Il résulte en effet du dossier, d'une part, que le requérant a adopté une attitude dilatoire en prétendant méconnaître un courrier du 31 août 1993 émanant du rapporteur de ladite commission, et en prétextant son défaut d'acheminement à sa véritable adresse, et, d'autre part, que le requérant s'est adressé par écrit à ce même rapporteur en des termes fort discourtois pour l'institution qu'il représentait, le menaçant même de manière non voilée, de poursuites devant la juridiction nationale.

Il est manifeste qu'une telle attitude et de tels propos sont incompatibles avec la dignité du mandataire agréé, même si tenus à l'occasion de poursuites sur une plainte dont l'objet était étranger à la compétence "ratione materiae" de l'instance disciplinaire.

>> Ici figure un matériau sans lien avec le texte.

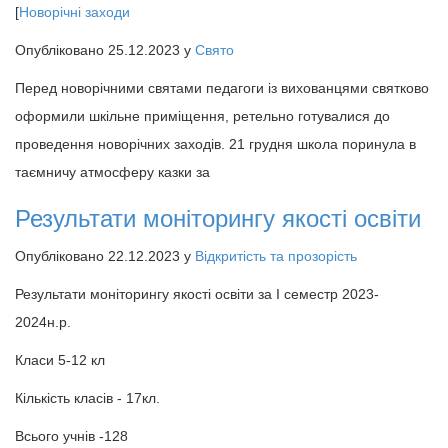
[
Новорічні заходи
Опубліковано 25.12.2023 у
Свято
Перед новорічними святами педагоги із вихованцями святково
оформили шкільне приміщення, ретельно готувалися до
проведення новорічних заходів. 21 грудня школа поринула в
таємничу атмосферу казки за
Результати моніторингу якості освіти
Опубліковано 22.12.2023 у
Відкритість та прозорість
Результати моніторингу якості освіти за І семестр 2023-
2024н.р.
Класи 5-12 кл
Кількість класів - 17кл.
Всього учнів -128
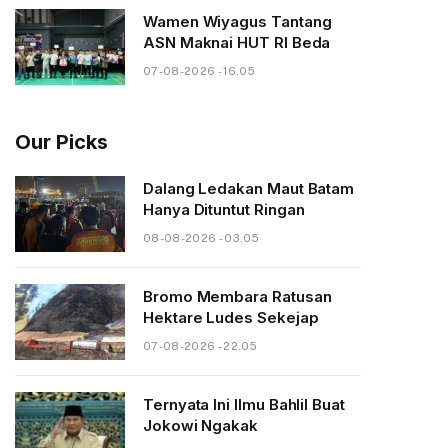
Wamen Wiyagus Tantang
ASN Maknai HUT RI Beda
07-08-2026 - 16.05
Our Picks
Dalang Ledakan Maut Batam
Hanya Dituntut Ringan
08-08-2026 - 03.05
Bromo Membara Ratusan
Hektare Ludes Sekejap
07-08-2026 - 22.05
Ternyata Ini Ilmu Bahlil Buat
Jokowi Ngakak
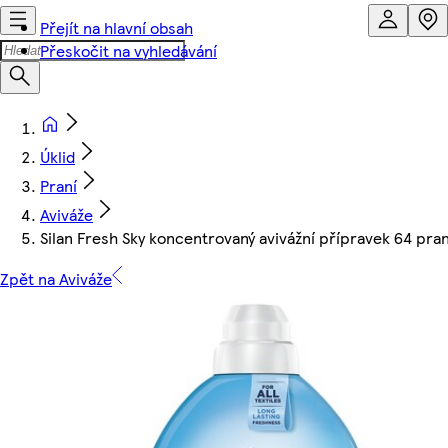
Přejít na hlavní obsah
Přeskočit na vyhledávání
Úklid
Praní
Aviváže
Silan Fresh Sky koncentrovaný avivážní přípravek 64 pra
Zpět na Aviváže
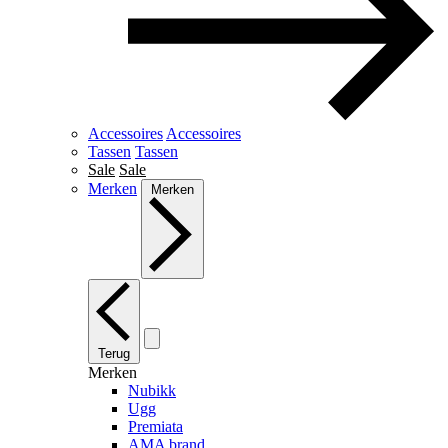
Accessoires
Accessoires
Tassen
Tassen
Sale
Sale
Merken
Merken
Terug
Merken
Nubikk
Ugg
Premiata
AMA brand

La sanction prononcée par la première instance est toutefois inappropriée à la nature et la portée de cette faute, et la Chambre réformant à cet égard la décision entreprise, inflige au requérant la sanction du blâme prévu à l'article 4(1)b du Règlement de discipline.

7. Il n'y a lieu pour la Chambre de donner acte de quelque autre procédure prétendument engagée devant un tribunal national. Enfin tous autres moyens du requérant devenant superfétatoires, il n'y a lieu d'y répondre dans la présente décision.

DISPOSITIF

Par ces motifs, il est statué comme suit :

1. La décision attaquée est annulée.

2. La requête en saisine de la Grande Chambre de recours est rejetée.

3. Le requérant est renvoyé des fins du premier grief des poursuites disciplinaires.

4. Le requérant est sanctionné d'un blâme du chef du second grief des poursuites disciplinaires.